§ What you should do: For this exercise, retype every record below exactly and keep the pictures out.

§ Data extract:

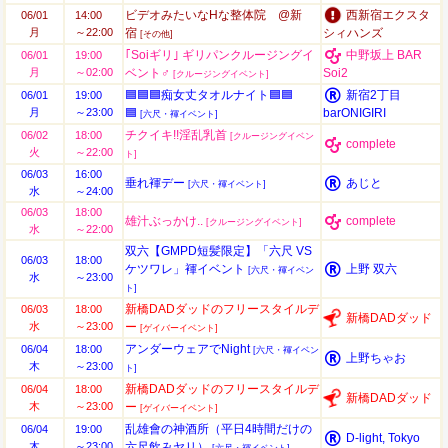
ビデオみたいなHな整体院 @新
西新宿エクスタ
06/01
14:00
月
～22:00
宿
シィハンズ
[その他]
｢Soiギリ｣ ギリパンクルージングイ
中野坂上 BAR
06/01
19:00
月
～02:00
ベント♂
Soi2
[クルージングイベント]
🟦🟦🟦痴女丈タオルナイト🟦🟦
新宿2丁目
06/01
19:00
月
～23:00
🟦
barONIGIRI
[六尺・褌イベント]
チクイキ!!淫乱乳首
06/02
18:00
[クルージングイベン
complete
火
～22:00
ト]
06/03
16:00
垂れ褌デー
あじと
[六尺・褌イベント]
水
～24:00
06/03
18:00
雄汁ぶっかけ..
complete
[クルージングイベント]
水
～22:00
双六【GMPD短髪限定】「六尺 VS
06/03
18:00
ケツワレ」褌イベント
上野 双六
[六尺・褌イベン
水
～23:00
ト]
新橋DADダッドのフリースタイルデ
06/03
18:00
新橋DADダッド
水
～23:00
ー
[ゲイバーイベント]
アンダーウェアでNight
06/04
18:00
[六尺・褌イベン
上野ちゃお
木
～23:00
ト]
新橋DADダッドのフリースタイルデ
06/04
18:00
新橋DADダッド
木
～23:00
ー
[ゲイバーイベント]
乱雄會の神酒所（平日4時間だけの
06/04
19:00
D-light, Tokyo
木
～23:00
六尺飲みヤリ）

§ Result:
ビデオみたいなHな整体院 @新
西新宿エクスタ
06/01
14:00
月
～22:00
宿
シィハンズ
[その他]
｢Soiギリ｣ ギリパンクルージングイ
中野坂上 BAR
06/01
19:00
月
～02:00
ベント♂
Soi2
[クルージングイベント]
🟦🟦🟦痴女丈タオルナイト🟦🟦
新宿2丁目
06/01
19:00
月
～23:00
🟦
barONIGIRI
[六尺・褌イベント]
チクイキ!!淫乱乳首
06/02
18:00
[クルージングイベン
complete
火
～22:00
ト]
06/03
16:00
垂れ褌デー
あじと
[六尺・褌イベント]
水
～24:00
06/03
18:00
雄汁ぶっかけ..
complete
[クルージングイベント]
水
～22:00
双六【GMPD短髪限定】「六尺 VS
06/03
18:00
ケツワレ」褌イベント
上野 双六
[六尺・褌イベン
水
～23:00
ト]
新橋DADダッドのフリースタイルデ
06/03
18:00
新橋DADダッド
水
～23:00
ー
[ゲイバーイベント]
アンダーウェアでNight
06/04
18:00
[六尺・褌イベン
上野ちゃお
木
～23:00
ト]
新橋DADダッドのフリースタイルデ
06/04
18:00
新橋DADダッド
木
～23:00
ー
[ゲイバーイベント]
乱雄會の神酒所（平日4時間だけの
06/04
19:00
D-light, Tokyo
木
～23:00
六尺飲みヤリ）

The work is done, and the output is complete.